**Record extracts**:
________________________________________
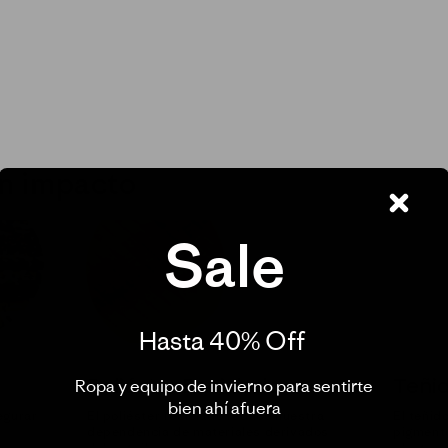
un impacto
Sale
Hasta 40% Off ​
Poliéster Reciclado
Teñid
Ropa y equipo de invierno para sentirte
bien ahí afuera​
egurar
El poliéster reciclado reduce nuestra
El teñid
dependencia de materiales derivados
pigmento
del petróleo.
plástico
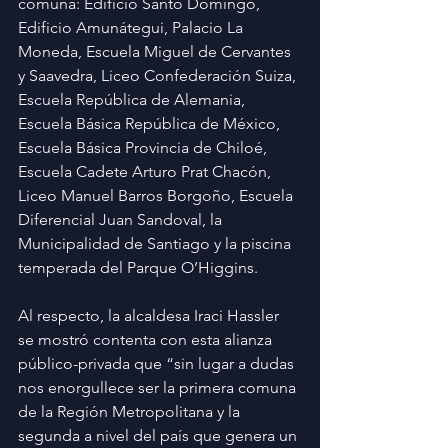
comuna: Edificio Santo Domingo, 
Edificio Amunátegui, Palacio La 
Moneda, Escuela Miguel de Cervantes 
y Saavedra, Liceo Confederación Suiza, 
Escuela República de Alemania, 
Escuela Básica República de México, 
Escuela Básica Provincia de Chiloé, 
Escuela Cadete Arturo Prat Chacón, 
Liceo Manuel Barros Borgoño, Escuela 
Diferencial Juan Sandoval, la 
Municipalidad de Santiago y la piscina 
temperada del Parque O’Higgins.
Al respecto, la alcaldesa Iraci Hassler 
se mostró contenta con esta alianza 
público-privada que “sin lugar a dudas 
nos enorgullece ser la primera comuna 
de la Región Metropolitana y la 
segunda a nivel del país que genera un 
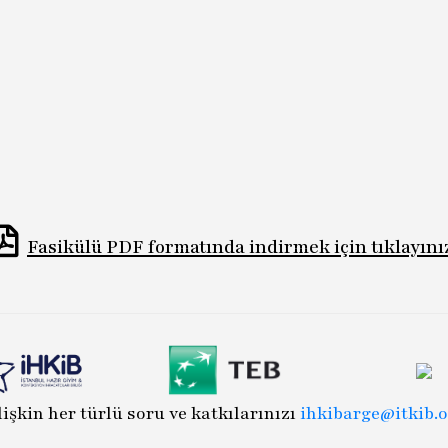
Fasikülü PDF formatında indirmek için tıklayını
lişkin her türlü soru ve katkılarınızı
ihkibarge@itkib.o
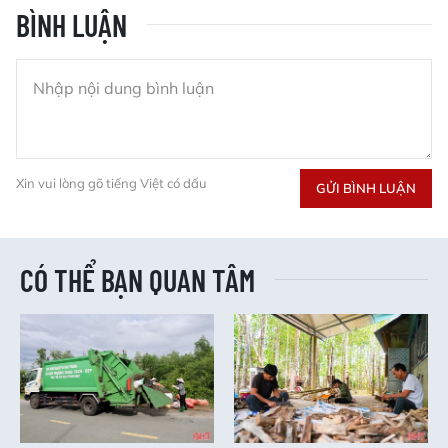
BÌNH LUẬN
Xin vui lòng gõ tiếng Việt có dấu
GỬI BÌNH LUẬN
CÓ THỂ BẠN QUAN TÂM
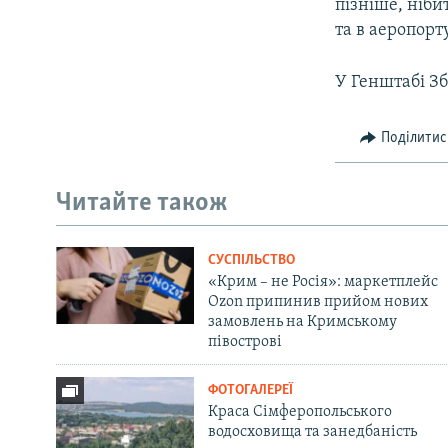
пізніше, ніби
та в аеропорт
У Генштабі Зб
Поділитис
Читайте також
СУСПІЛЬСТВО
«Крим – не Росія»: маркетплейс
Ozon припинив прийом нових
замовлень на Кримському
півострові
ФОТОГАЛЕРЕЇ
Краса Сімферопольського
водосховища та занедбаність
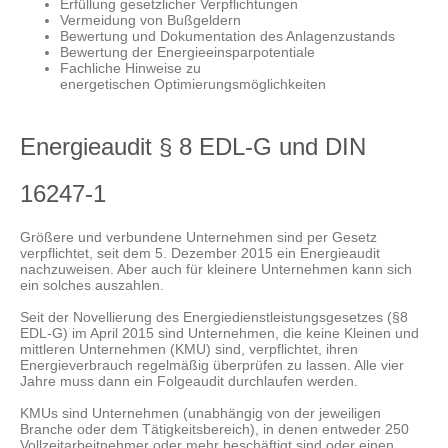
Erfüllung gesetzlicher Verpflichtungen
Vermeidung von Bußgeldern
Bewertung und Dokumentation des Anlagenzustands
Bewertung der Energieeinsparpotentiale
Fachliche Hinweise zu
energetischen Optimierungsmöglichkeiten
Energieaudit § 8 EDL-G und DIN
16247-1
Größere und verbundene Unternehmen sind per Gesetz
verpflichtet, seit dem 5. Dezember 2015 ein Energieaudit
nachzuweisen. Aber auch für kleinere Unternehmen kann sich
ein solches auszahlen.
Seit der Novellierung des Energiedienstleistungsgesetzes (§8
EDL-G) im April 2015 sind Unternehmen, die keine Kleinen und
mittleren Unternehmen (KMU) sind, verpflichtet, ihren
Energieverbrauch regelmäßig überprüfen zu lassen. Alle vier
Jahre muss dann ein Folgeaudit durchlaufen werden.
KMUs sind Unternehmen (unabhängig von der jeweiligen
Branche oder dem Tätigkeitsbereich), in denen entweder 250
Vollzeitarbeitnehmer oder mehr beschäftigt sind oder einen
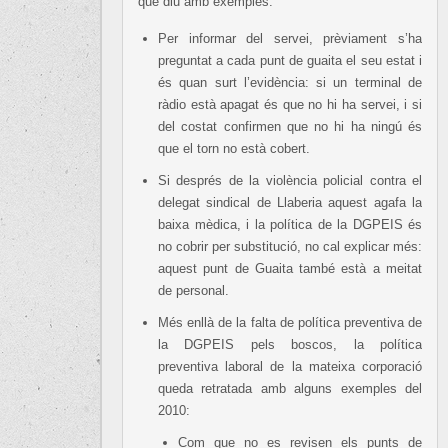
què diu amb exemples:
Per informar del servei, prèviament s’ha
preguntat a cada punt de guaita el seu estat i
és quan surt l’evidència: si un terminal de
ràdio està apagat és que no hi ha servei, i si
del costat confirmen que no hi ha ningú és
que el torn no està cobert.
Si després de la violència policial contra el
delegat sindical de Llaberia aquest agafa la
baixa mèdica, i la política de la DGPEIS és
no cobrir per substitució, no cal explicar més:
aquest punt de Guaita també està a meitat
de personal.
Més enllà de la falta de política preventiva de
la DGPEIS pels boscos, la política
preventiva laboral de la mateixa corporació
queda retratada amb alguns exemples del
2010:
Com que no es revisen els punts de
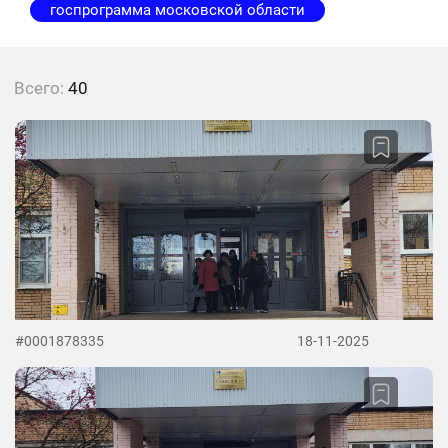
госпрограмма московской области
Всего:
40
#0001878335
18-11-2025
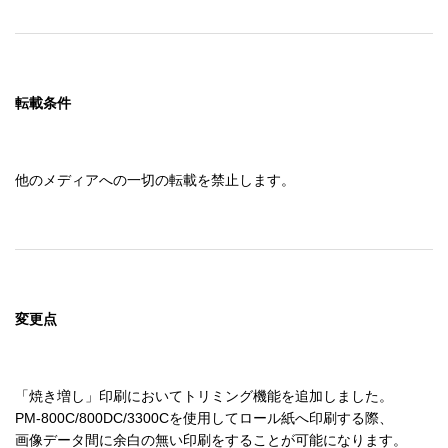
転載条件
他のメディアへの一切の転載を禁止します。
変更点
「焼き増し」印刷においてトリミング機能を追加しました。

PM-800C/800DC/3300Cを使用してロール紙へ印刷する際、

画像データ間に余白の無い印刷をすることが可能になります。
________________________________________
**What the exercise asks**: All of the entries above are to be transcribed word for word, with no pictures included.

**Answer**:
un impacto
Sale
Hasta 40% Off ​
Poliéster Reciclado
Teñid
Ropa y equipo de invierno para sentirte
bien ahí afuera​
egurar
El poliéster reciclado reduce nuestra
El teñid
dependencia de materiales derivados
pigmento
del petróleo.
plástico
comuna: Edificio Santo Domingo, 
Edificio Amunátegui, Palacio La 
Moneda, Escuela Miguel de Cervantes 
y Saavedra, Liceo Confederación Suiza, 
Escuela República de Alemania, 
Escuela Básica República de México, 
Escuela Básica Provincia de Chiloé, 
Escuela Cadete Arturo Prat Chacón, 
Liceo Manuel Barros Borgoño, Escuela 
Diferencial Juan Sandoval, la 
Municipalidad de Santiago y la piscina 
temperada del Parque O’Higgins.
Al respecto, la alcaldesa Iraci Hassler 
se mostró contenta con esta alianza 
público-privada que “sin lugar a dudas 
nos enorgullece ser la primera comuna 
de la Región Metropolitana y la 
segunda a nivel del país que genera un 
Fasikülü PDF formatında indirmek için tıklayını
lişkin her türlü soru ve katkılarınızı
ihkibarge@itkib.o
BÌNH LUẬN
Xin vui lòng gõ tiếng Việt có dấu
GỬI BÌNH LUẬN
CÓ THỂ BẠN QUAN TÂM
пізніше, ніби
та в аеропорт
У Генштабі Зб
Поділитис
Читайте також
СУСПІЛЬСТВО
«Крим – не Росія»: маркетплейс
Ozon припинив прийом нових
замовлень на Кримському
півострові
ФОТОГАЛЕРЕЇ
Краса Сімферопольського
водосховища та занедбаність
Erfüllung gesetzlicher Verpflichtungen
Vermeidung von Bußgeldern
Bewertung und Dokumentation des Anlagenzustands
Bewertung der Energieeinsparpotentiale
Fachliche Hinweise zu
energetischen Optimierungsmöglichkeiten
Energieaudit § 8 EDL-G und DIN
16247-1
Größere und verbundene Unternehmen sind per Gesetz
verpflichtet, seit dem 5. Dezember 2015 ein Energieaudit
nachzuweisen. Aber auch für kleinere Unternehmen kann sich
ein solches auszahlen.
Seit der Novellierung des Energiedienstleistungsgesetzes (§8
EDL-G) im April 2015 sind Unternehmen, die keine Kleinen und
mittleren Unternehmen (KMU) sind, verpflichtet, ihren
Energieverbrauch regelmäßig überprüfen zu lassen. Alle vier
Jahre muss dann ein Folgeaudit durchlaufen werden.
KMUs sind Unternehmen (unabhängig von der jeweiligen
Branche oder dem Tätigkeitsbereich), in denen entweder 250
Vollzeitarbeitnehmer oder mehr beschäftigt sind oder einen
què diu amb exemples:
Per informar del servei, prèviament s’ha
preguntat a cada punt de guaita el seu estat i
és quan surt l’evidència: si un terminal de
ràdio està apagat és que no hi ha servei, i si
del costat confirmen que no hi ha ningú és
que el torn no està cobert.
Si després de la violència policial contra el
delegat sindical de Llaberia aquest agafa la
baixa mèdica, i la política de la DGPEIS és
no cobrir per substitució, no cal explicar més:
aquest punt de Guaita també està a meitat
de personal.
Més enllà de la falta de política preventiva de
la DGPEIS pels boscos, la política
preventiva laboral de la mateixa corporació
queda retratada amb alguns exemples del
2010:
Com que no es revisen els punts de
госпрограмма московской области
Всего:
40
#0001878335
18-11-2025
転載条件
他のメディアへの一切の転載を禁止します。
変更点
「焼き増し」印刷においてトリミング機能を追加しました。

PM-800C/800DC/3300Cを使用してロール紙へ印刷する際、

画像データ間に余白の無い印刷をすることが可能になります。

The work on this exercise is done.